The large difference between mainland and Izu archipelago populations shown by SSR analysis is similar to that of Iwata et al. (2006). They investigated the genetic structure of Alunus sieboldiana, Miscanthus sinensis ssp. condensatus, and Polygonum cuspidatum var. terminalis populations in the Izu peninsula and the Izu archipelago. There was a significant correlation between genetic and geographical distance in M. sinensis ssp. condensatus and P. cuspidatum var. terminalis. Three spacer regions in chloroplast DNA showed that L. auratum var. auratum was close to L. rubrum and that L. auratum var. platyphyllum was close to L. japonicum (Nishikawa et al., 2002). These results also suggested a genetic difference between L. auratum var. auratum and L. auratum var. platyphyllum.

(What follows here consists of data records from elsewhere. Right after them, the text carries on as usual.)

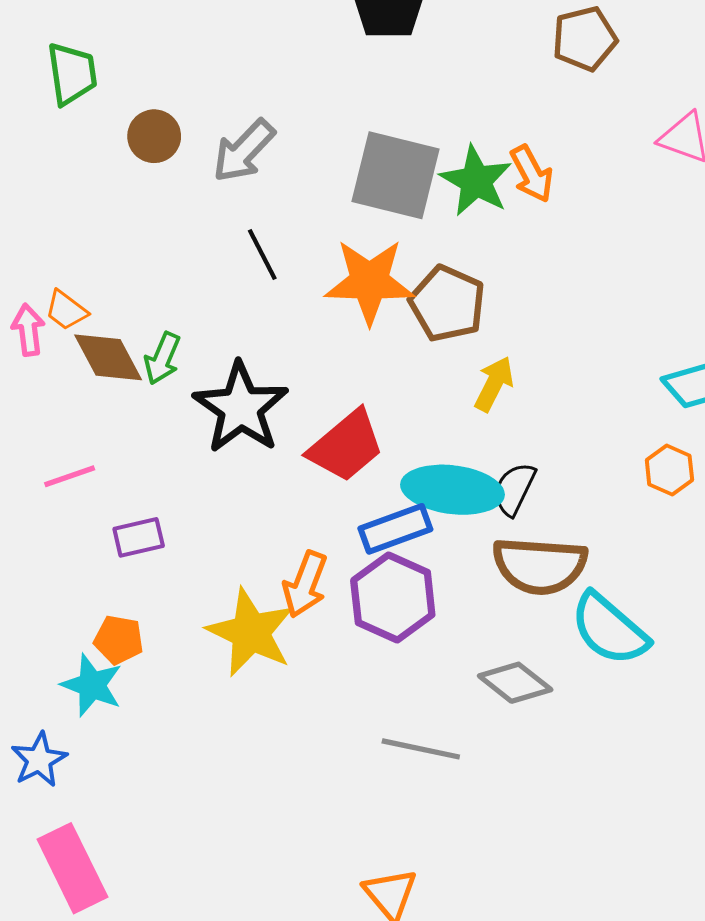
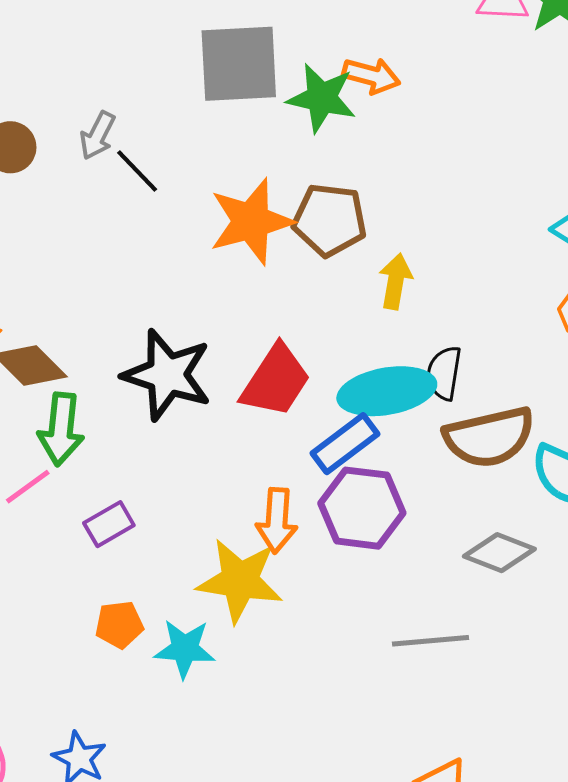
gray arrow: (244, 151) -> (98, 136), size x0.7
orange arrow: (532, 174) -> (371, 76), turned -30
gray square: (395, 175) -> (239, 64), moved
black line: (262, 254) -> (137, 171), moved
green arrow: (162, 358) -> (61, 429), moved, size x1.4
cyan star: (92, 685) -> (185, 649), moved

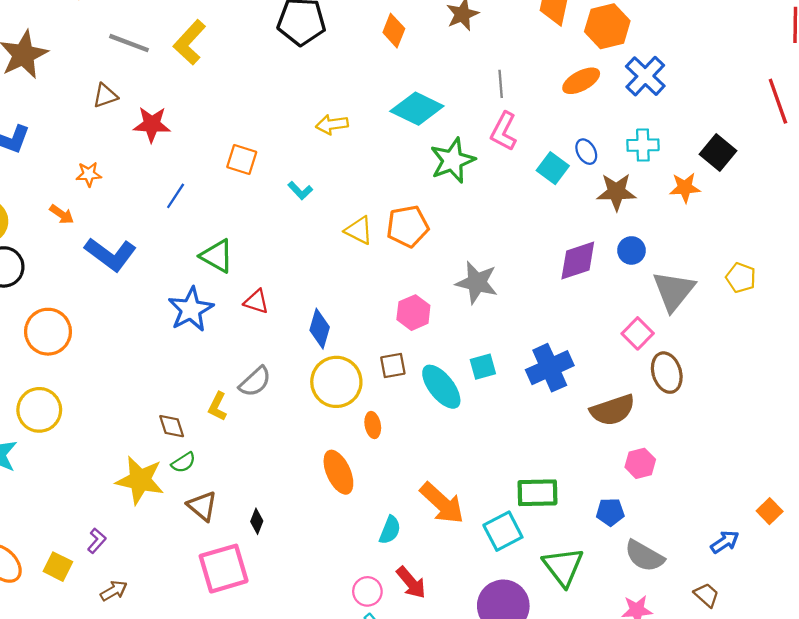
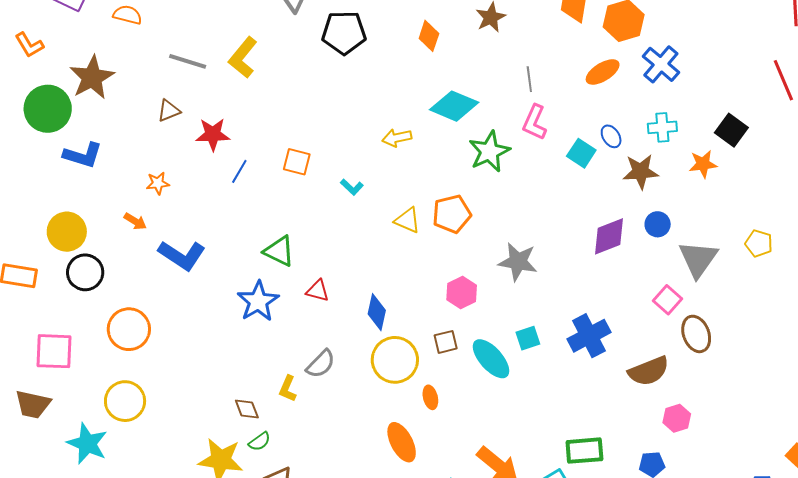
yellow arrow: (332, 124) -> (397, 138), moved
blue line: (176, 196) -> (239, 171), moved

Our results indicate that L. auratum var. platyphyllum has high diversity in the Izu archipelago. This variety has been used for breeding cultivars. However, there have been not any studies on wild population diversity. The present study is the first to perform morphological and SSR analysis of L. auratum var. platyphyllum. These results provide basic information for this variety, the wild population is endemic to the Izu archipelago, and here we analyzed most of the populations of L. auratum var. platyphyllum.
We thank Mr. Toru Hishi and Mr. Kazunobu Kogi of Mikura island tourist information center and Mr. Mizuki Hara of Tokyo metropolitan Miyake office for collecting samples.